*Task goal*
Only the lines from the beginning of the entries through the one that holds "Renville Park to an authentic" may appear in the answer, written out exactly and free of pictures.

Data supplied Block Start

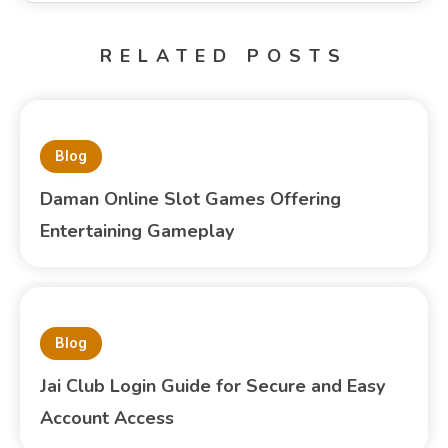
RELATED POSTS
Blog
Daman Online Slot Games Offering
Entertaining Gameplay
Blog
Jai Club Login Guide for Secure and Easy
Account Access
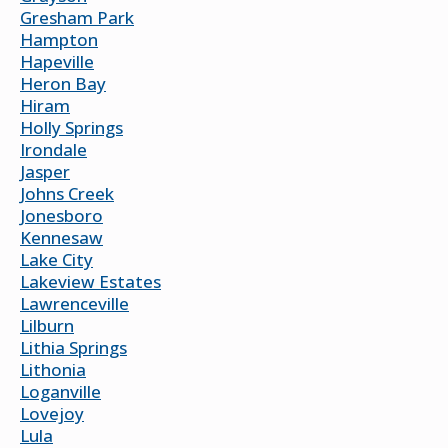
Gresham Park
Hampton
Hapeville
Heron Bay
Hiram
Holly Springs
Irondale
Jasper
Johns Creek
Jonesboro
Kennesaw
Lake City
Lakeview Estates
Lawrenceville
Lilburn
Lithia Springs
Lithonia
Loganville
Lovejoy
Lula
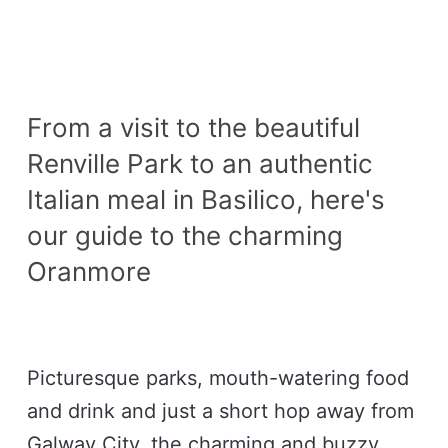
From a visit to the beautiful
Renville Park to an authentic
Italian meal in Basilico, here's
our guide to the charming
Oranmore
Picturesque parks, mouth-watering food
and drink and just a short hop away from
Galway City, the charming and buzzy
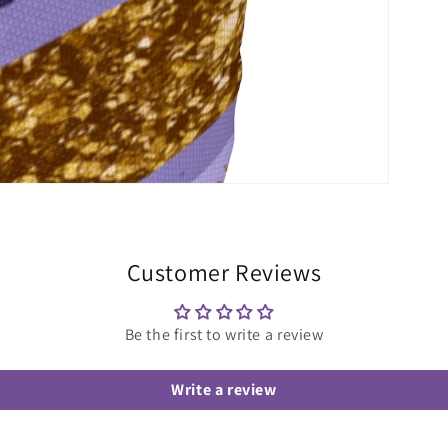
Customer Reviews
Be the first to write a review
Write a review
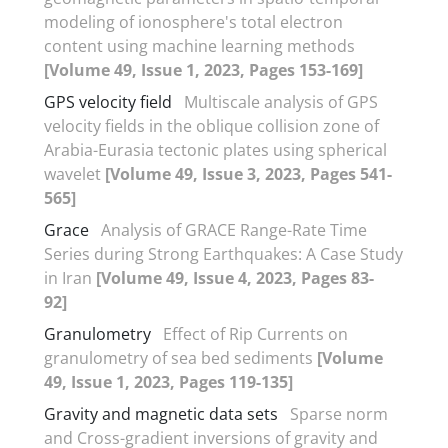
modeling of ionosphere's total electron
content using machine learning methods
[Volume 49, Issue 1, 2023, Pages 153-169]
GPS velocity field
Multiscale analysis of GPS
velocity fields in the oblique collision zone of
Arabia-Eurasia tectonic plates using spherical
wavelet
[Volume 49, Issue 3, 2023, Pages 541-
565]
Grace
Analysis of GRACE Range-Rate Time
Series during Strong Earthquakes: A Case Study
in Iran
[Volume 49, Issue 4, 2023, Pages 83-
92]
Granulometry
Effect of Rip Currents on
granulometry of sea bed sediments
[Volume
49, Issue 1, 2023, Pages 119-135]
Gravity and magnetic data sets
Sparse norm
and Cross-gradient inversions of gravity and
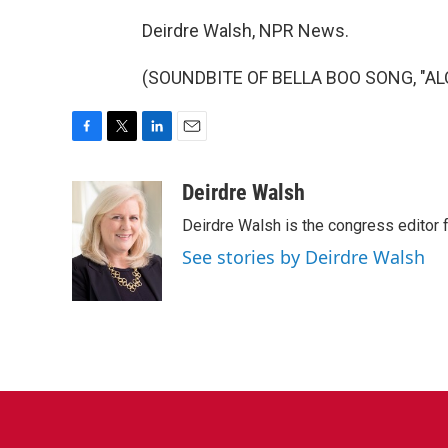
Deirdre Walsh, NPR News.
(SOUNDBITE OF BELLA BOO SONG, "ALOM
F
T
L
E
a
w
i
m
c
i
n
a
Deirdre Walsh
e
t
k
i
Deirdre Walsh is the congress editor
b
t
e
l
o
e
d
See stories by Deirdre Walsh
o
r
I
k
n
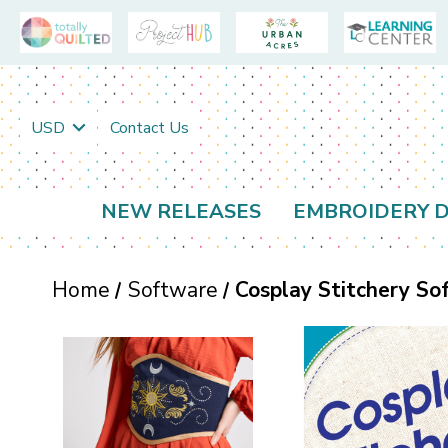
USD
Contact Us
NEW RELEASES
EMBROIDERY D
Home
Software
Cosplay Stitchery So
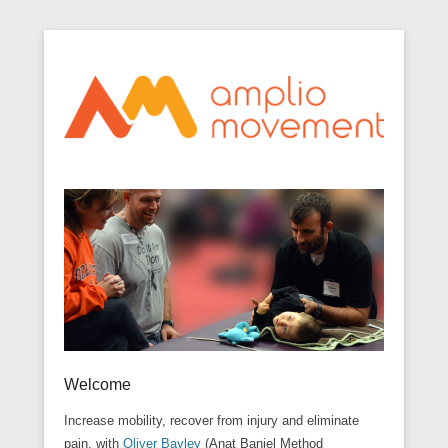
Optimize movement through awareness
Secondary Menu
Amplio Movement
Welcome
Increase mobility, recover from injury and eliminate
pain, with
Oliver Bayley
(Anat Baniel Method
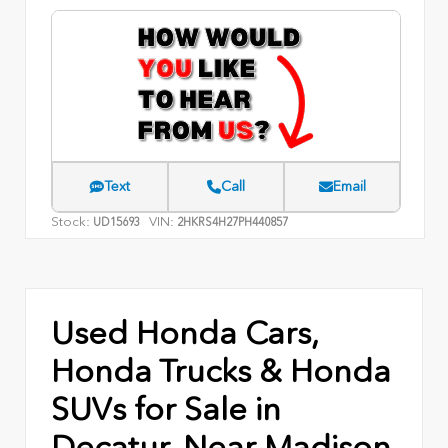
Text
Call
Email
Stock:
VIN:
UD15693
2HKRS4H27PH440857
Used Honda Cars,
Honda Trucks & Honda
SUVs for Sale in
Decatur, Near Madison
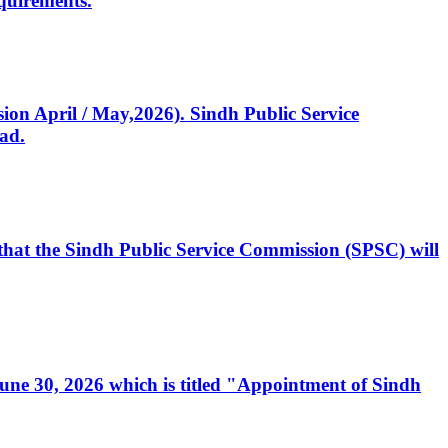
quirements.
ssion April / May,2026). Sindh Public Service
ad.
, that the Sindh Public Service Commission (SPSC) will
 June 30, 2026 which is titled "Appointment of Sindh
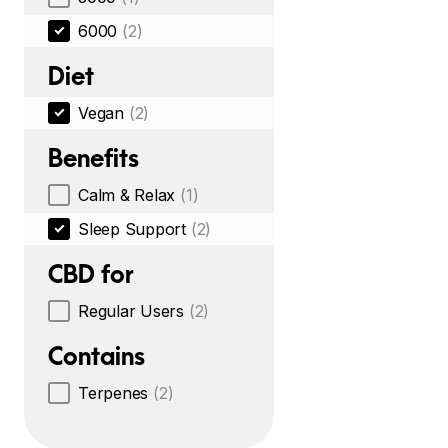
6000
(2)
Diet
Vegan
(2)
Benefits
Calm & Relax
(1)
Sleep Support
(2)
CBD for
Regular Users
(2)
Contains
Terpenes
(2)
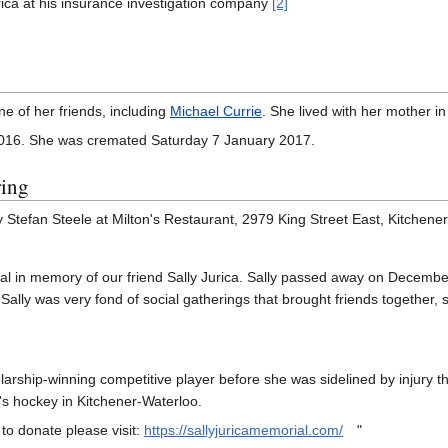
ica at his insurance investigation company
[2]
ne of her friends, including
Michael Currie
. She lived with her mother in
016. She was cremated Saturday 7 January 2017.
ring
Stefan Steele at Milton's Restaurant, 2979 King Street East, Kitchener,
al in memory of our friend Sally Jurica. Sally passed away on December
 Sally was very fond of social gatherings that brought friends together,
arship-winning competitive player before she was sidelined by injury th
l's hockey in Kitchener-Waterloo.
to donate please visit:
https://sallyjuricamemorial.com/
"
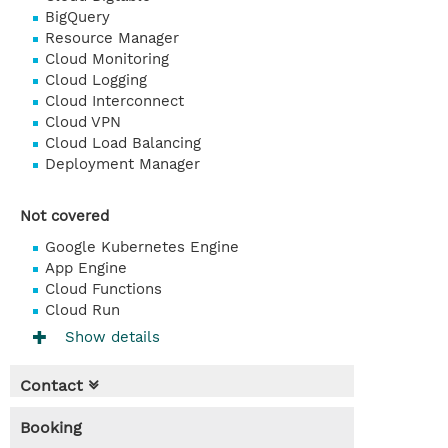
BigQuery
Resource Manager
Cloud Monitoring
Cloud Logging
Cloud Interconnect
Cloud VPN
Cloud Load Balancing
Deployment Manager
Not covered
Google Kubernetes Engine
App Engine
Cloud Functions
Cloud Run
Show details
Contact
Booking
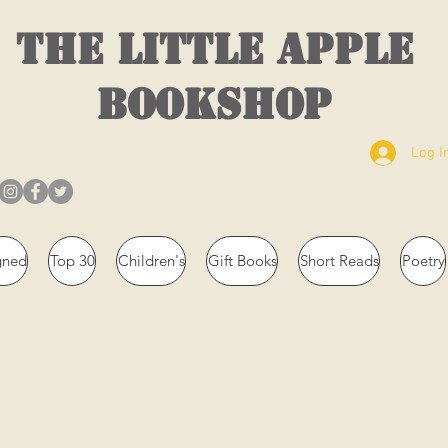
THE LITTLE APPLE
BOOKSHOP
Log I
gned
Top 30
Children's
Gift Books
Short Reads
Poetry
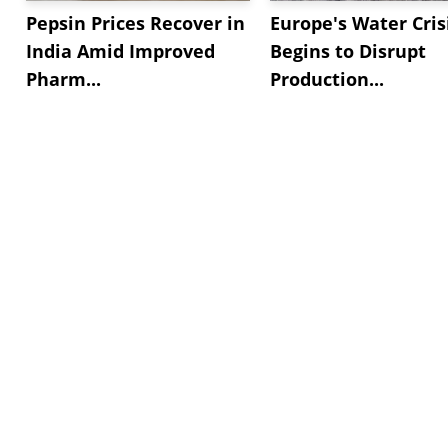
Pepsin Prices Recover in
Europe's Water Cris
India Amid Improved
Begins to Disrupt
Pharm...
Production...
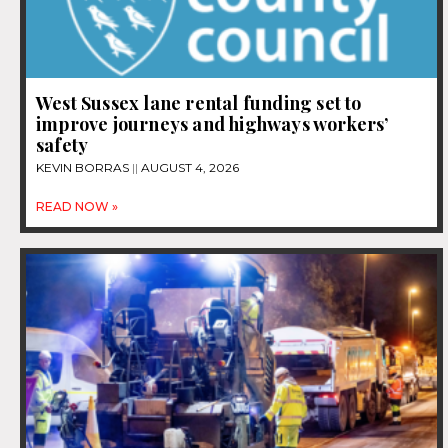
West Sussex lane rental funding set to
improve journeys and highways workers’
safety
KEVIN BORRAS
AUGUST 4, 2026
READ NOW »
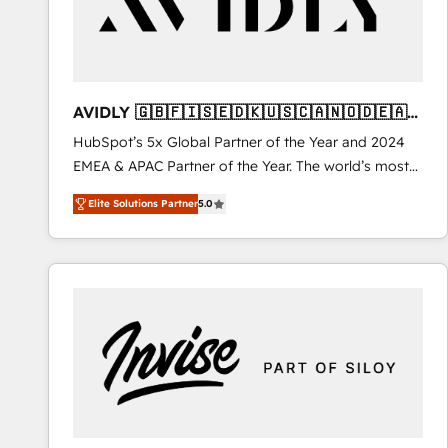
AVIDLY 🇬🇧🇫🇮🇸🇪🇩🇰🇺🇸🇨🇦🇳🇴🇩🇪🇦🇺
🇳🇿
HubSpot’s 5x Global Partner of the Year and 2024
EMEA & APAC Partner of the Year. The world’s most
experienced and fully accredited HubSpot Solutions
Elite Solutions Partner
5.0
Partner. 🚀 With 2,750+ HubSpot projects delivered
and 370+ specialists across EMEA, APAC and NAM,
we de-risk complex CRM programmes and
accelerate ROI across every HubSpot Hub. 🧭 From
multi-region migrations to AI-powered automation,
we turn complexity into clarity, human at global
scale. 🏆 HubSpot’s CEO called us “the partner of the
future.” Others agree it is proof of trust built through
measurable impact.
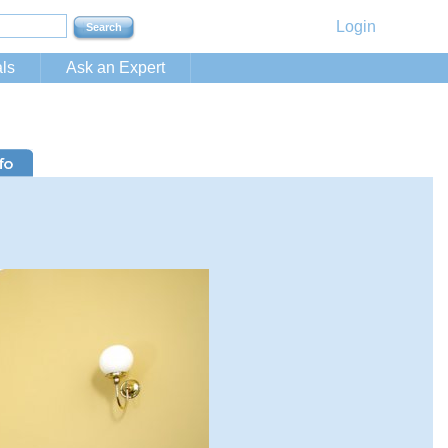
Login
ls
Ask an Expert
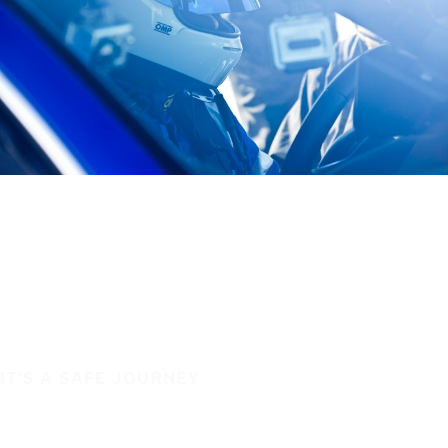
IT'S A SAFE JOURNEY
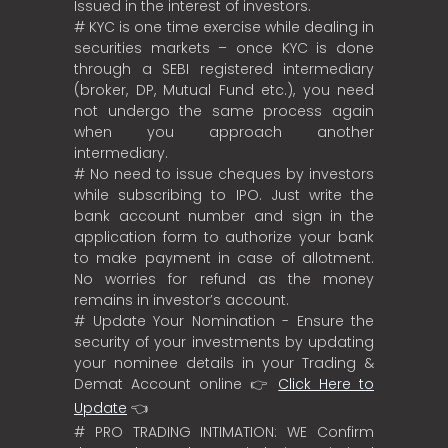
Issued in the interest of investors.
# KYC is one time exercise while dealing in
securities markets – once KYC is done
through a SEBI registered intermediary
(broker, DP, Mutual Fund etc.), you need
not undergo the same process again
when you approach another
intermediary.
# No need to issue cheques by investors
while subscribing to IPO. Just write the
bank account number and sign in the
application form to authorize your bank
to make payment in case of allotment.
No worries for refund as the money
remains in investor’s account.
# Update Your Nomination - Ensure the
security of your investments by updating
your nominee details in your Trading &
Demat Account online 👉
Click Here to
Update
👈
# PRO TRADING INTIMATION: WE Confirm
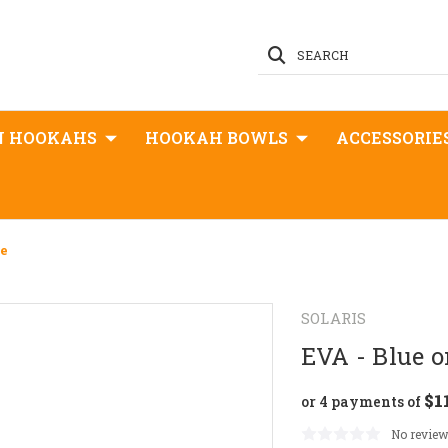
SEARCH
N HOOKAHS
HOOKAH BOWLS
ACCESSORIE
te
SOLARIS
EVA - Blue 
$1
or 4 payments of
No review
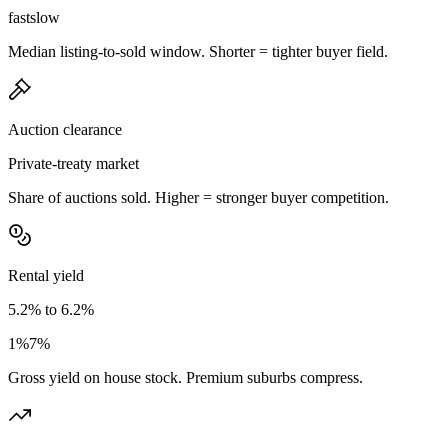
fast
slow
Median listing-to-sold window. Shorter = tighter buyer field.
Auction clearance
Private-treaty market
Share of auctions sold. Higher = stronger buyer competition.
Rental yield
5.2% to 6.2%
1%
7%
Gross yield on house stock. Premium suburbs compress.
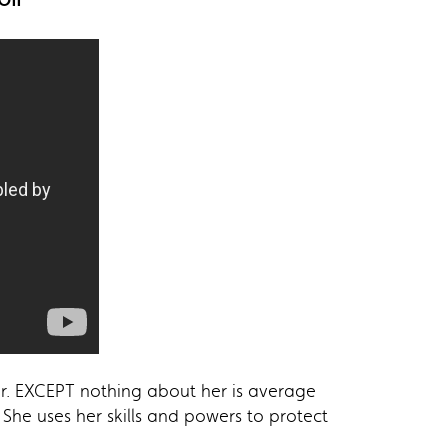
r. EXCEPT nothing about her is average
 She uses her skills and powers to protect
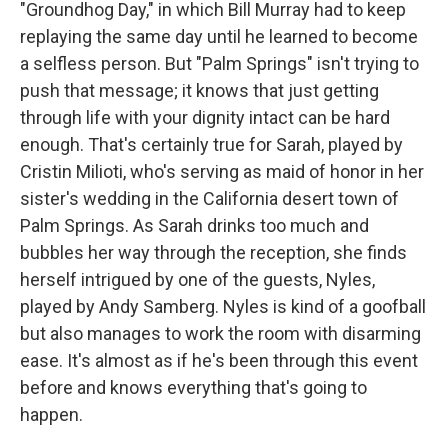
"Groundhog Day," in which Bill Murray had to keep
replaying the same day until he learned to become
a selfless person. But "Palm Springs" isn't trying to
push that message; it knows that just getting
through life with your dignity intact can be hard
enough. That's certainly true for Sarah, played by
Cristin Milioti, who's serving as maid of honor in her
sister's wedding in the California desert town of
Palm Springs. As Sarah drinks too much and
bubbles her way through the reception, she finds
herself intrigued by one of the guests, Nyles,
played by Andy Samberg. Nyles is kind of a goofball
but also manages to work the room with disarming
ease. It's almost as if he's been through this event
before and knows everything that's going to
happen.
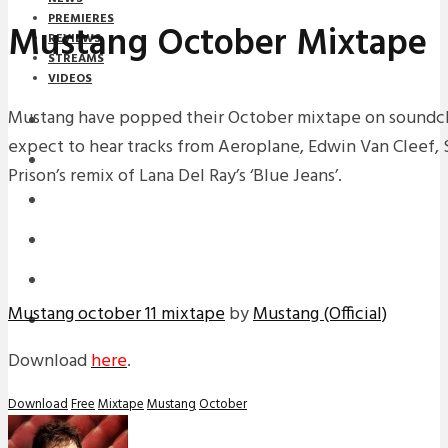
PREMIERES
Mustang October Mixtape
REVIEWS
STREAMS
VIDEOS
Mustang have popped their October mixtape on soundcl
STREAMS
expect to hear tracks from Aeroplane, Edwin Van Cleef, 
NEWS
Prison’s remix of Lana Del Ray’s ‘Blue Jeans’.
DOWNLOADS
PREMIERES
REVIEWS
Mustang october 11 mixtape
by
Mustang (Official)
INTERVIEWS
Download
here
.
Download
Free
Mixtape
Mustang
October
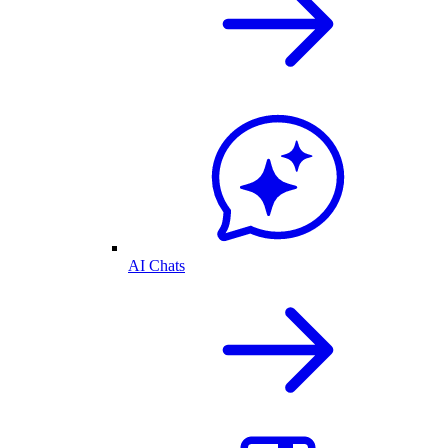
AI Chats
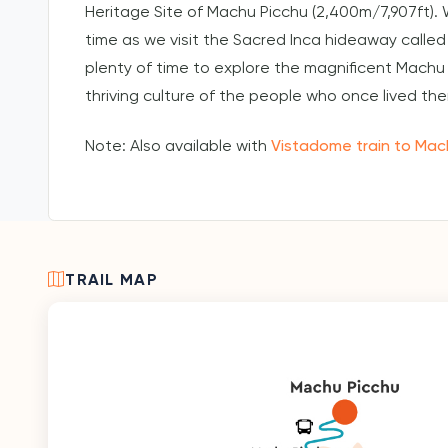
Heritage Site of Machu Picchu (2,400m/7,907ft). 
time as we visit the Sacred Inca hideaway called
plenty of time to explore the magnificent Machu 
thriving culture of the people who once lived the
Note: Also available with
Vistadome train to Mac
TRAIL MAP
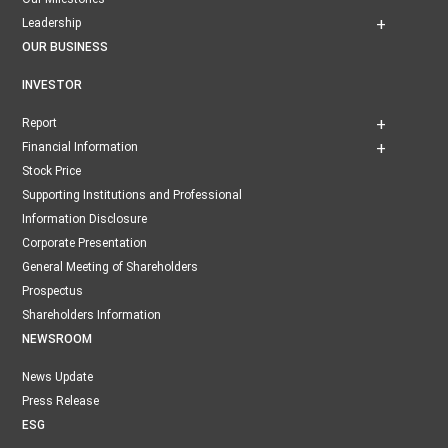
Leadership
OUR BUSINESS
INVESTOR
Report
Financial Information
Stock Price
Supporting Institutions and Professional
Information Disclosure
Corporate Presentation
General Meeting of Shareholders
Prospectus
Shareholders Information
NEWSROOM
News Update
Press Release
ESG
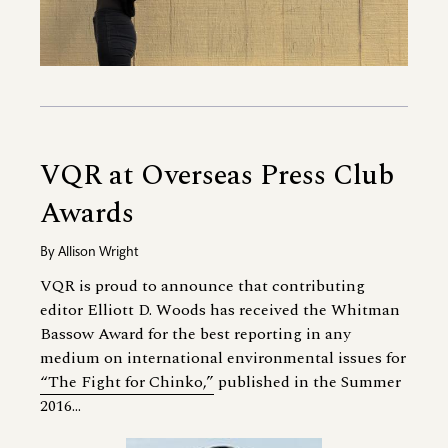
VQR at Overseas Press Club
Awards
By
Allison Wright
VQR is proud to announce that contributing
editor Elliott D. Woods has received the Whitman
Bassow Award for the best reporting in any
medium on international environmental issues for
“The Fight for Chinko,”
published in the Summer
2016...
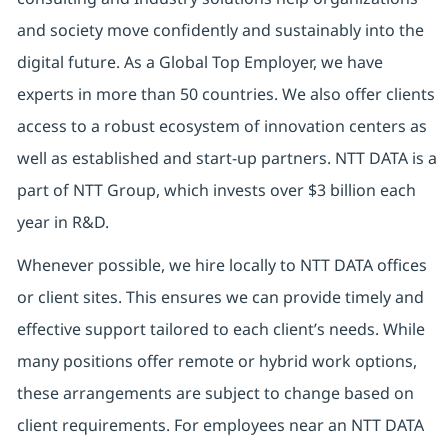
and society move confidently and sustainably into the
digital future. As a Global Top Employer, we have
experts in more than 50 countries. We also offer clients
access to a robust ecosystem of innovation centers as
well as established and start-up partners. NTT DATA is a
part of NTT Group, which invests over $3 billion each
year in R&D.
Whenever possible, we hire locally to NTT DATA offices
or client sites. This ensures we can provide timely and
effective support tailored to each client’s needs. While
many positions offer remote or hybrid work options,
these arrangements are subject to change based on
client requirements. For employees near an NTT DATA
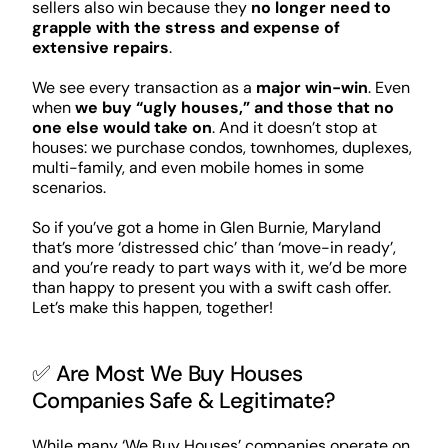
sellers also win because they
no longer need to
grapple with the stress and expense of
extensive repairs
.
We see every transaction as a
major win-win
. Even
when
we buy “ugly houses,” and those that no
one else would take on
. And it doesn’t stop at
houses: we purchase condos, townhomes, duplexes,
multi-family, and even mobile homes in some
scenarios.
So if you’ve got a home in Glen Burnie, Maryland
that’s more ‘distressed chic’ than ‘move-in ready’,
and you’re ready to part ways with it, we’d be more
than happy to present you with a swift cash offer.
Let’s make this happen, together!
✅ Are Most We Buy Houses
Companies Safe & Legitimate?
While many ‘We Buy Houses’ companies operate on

Data supplied Block End

*Exercise solution*
RELATED POSTS
Blog
Daman Online Slot Games Offering
Entertaining Gameplay
Blog
Jai Club Login Guide for Secure and Easy
Account Access
Gresham Park
Hampton
Hapeville
Heron Bay
Hiram
Holly Springs
Irondale
Jasper
Johns Creek
Jonesboro
Kennesaw
Lake City
Lakeview Estates
Lawrenceville
Lilburn
Lithia Springs
Lithonia
Loganville
Lovejoy
Lula
From a visit to the beautiful
Renville Park to an authentic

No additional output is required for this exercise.